→ WORK TO BE COMPLETED:
In the entries below, find every line with "Languages" and copy it.

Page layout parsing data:
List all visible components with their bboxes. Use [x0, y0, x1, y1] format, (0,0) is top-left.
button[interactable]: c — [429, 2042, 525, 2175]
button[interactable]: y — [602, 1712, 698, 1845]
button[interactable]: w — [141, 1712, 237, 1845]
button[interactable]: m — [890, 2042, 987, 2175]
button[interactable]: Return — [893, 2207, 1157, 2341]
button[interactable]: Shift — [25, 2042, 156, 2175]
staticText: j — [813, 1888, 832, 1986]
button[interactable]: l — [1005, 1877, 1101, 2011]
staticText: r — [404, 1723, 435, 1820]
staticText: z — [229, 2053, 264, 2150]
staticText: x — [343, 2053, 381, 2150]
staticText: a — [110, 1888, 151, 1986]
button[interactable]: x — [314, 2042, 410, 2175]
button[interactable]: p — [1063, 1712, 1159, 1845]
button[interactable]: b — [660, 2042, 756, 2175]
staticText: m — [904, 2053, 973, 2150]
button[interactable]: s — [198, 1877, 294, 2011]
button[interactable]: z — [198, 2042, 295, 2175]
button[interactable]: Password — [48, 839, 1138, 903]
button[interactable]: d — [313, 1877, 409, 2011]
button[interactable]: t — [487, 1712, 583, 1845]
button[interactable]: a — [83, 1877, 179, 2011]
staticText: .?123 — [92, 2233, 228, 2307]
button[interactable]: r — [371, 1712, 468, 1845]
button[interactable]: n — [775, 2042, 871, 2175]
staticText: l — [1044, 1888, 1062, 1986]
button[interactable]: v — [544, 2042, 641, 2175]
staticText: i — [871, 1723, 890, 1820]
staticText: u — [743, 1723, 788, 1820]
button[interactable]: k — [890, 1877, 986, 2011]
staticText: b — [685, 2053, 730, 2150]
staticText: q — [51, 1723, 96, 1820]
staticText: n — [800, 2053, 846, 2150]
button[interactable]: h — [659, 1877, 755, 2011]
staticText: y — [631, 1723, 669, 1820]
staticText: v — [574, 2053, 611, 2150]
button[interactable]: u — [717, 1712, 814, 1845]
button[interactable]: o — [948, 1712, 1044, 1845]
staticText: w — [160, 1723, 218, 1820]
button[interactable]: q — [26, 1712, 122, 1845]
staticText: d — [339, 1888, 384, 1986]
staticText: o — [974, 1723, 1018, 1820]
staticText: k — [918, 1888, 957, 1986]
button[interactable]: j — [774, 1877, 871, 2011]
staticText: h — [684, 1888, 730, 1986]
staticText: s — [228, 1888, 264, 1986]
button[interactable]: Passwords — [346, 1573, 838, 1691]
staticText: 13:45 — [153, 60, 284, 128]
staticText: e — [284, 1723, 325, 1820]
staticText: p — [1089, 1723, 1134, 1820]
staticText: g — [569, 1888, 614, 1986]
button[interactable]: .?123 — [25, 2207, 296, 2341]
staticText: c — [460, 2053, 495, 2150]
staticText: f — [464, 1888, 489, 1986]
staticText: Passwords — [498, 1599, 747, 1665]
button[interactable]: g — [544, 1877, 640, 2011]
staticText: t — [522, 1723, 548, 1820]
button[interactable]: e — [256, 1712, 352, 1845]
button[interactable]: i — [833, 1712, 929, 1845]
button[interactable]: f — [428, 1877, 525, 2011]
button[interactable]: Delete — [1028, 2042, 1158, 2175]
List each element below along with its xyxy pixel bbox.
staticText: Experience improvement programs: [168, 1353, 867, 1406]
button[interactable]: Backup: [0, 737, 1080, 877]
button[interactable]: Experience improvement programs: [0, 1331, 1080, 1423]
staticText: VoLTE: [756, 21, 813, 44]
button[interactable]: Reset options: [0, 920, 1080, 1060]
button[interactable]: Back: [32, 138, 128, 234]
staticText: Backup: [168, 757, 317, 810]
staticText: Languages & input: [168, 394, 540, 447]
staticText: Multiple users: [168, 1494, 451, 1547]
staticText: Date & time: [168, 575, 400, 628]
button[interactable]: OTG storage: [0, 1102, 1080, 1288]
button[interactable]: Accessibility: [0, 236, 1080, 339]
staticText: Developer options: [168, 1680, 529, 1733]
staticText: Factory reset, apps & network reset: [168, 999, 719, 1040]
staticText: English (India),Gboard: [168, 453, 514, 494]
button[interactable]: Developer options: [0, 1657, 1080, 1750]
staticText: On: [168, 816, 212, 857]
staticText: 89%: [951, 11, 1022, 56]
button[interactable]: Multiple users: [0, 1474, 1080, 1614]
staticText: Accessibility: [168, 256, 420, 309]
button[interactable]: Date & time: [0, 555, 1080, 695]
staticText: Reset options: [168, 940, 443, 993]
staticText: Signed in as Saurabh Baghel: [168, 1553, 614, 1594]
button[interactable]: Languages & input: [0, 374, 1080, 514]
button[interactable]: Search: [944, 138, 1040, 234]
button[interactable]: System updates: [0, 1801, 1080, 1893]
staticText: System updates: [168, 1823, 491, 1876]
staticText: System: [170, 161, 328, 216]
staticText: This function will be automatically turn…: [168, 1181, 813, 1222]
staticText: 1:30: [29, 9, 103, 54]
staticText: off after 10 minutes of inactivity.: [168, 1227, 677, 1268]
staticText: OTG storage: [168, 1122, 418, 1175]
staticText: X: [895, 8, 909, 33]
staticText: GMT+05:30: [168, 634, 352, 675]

→ RESULT FOR THIS TASK:
staticText: Languages & input: [168, 394, 540, 447]
button[interactable]: Languages & input: [0, 374, 1080, 514]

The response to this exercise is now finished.